Dataset excerpts
%%
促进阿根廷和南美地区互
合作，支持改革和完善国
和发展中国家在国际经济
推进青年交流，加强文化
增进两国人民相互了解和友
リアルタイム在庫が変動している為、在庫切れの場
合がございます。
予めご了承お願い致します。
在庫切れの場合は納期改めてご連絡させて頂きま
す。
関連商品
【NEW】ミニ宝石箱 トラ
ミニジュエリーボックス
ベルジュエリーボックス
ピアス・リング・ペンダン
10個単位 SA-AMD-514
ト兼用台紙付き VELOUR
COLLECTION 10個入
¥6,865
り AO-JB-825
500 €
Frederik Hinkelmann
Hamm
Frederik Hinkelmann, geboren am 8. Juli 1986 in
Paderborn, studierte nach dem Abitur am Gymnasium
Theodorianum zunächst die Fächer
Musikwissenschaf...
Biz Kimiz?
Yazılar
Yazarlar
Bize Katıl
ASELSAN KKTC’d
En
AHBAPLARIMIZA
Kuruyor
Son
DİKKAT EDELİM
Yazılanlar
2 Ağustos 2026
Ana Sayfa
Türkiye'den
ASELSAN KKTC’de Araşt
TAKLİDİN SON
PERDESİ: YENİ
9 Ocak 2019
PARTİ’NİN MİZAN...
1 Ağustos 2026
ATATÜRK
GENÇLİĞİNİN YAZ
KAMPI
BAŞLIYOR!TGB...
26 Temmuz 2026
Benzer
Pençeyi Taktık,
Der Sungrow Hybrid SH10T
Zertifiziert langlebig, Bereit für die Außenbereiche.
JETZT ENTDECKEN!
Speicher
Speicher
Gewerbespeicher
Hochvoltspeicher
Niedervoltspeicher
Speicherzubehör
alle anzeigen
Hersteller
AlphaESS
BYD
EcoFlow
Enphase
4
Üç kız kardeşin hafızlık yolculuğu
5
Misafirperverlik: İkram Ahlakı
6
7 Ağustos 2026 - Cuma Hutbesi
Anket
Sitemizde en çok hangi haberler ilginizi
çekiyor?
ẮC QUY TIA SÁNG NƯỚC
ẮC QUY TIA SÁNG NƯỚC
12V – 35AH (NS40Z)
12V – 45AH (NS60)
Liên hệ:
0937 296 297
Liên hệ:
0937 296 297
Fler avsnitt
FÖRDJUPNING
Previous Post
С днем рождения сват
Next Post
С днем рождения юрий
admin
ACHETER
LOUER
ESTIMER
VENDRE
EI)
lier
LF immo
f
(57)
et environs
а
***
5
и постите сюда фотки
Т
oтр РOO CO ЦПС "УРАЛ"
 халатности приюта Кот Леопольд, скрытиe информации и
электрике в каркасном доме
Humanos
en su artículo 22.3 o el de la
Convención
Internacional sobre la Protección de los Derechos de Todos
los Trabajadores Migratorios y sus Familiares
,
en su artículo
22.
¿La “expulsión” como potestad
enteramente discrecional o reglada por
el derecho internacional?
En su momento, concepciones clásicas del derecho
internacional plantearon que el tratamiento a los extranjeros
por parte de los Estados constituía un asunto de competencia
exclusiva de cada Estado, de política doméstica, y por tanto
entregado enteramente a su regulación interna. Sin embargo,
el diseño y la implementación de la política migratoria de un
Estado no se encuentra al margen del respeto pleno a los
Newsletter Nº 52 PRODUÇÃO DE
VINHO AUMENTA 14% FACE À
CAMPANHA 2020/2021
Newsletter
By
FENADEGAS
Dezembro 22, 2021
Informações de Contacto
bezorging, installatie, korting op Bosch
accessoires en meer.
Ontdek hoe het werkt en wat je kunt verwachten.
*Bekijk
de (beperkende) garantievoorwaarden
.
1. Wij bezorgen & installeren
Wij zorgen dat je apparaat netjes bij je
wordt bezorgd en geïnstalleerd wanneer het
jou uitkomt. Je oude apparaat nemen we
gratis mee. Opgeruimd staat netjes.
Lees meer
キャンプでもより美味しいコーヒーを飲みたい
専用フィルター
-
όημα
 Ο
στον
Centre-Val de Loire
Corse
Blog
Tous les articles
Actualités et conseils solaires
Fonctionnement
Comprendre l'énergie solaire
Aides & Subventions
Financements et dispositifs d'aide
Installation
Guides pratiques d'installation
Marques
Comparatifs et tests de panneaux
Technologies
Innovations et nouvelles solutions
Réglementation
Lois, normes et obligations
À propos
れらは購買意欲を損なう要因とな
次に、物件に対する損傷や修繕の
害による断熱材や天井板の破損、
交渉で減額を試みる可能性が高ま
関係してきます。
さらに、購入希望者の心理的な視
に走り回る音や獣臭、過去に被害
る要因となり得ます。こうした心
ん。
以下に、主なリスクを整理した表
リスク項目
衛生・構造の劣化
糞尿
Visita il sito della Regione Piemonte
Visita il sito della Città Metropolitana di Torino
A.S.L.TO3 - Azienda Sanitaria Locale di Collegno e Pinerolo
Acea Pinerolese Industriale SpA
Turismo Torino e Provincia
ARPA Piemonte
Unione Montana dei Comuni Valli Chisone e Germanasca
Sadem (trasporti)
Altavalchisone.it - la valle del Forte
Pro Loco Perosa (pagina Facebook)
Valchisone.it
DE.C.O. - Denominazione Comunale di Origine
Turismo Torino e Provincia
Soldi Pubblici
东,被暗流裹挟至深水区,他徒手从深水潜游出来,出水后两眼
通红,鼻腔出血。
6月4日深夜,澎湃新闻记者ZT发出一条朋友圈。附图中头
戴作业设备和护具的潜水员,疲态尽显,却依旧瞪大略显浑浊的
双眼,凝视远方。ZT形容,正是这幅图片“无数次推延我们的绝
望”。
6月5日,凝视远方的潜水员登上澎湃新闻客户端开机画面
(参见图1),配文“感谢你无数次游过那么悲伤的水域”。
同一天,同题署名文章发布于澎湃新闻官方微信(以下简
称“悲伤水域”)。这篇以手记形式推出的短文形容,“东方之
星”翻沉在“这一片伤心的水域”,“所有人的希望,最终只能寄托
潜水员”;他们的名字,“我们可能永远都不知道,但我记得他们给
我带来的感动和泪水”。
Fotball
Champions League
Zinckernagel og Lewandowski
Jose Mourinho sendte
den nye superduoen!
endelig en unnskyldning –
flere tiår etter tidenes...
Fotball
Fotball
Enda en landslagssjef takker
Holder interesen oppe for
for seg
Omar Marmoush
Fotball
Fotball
%%
ACTION ITEM: What lines in the records above include the string "Frederik"? Copy each one.

OUTPUT:
Frederik Hinkelmann
Frederik Hinkelmann, geboren am 8. Juli 1986 in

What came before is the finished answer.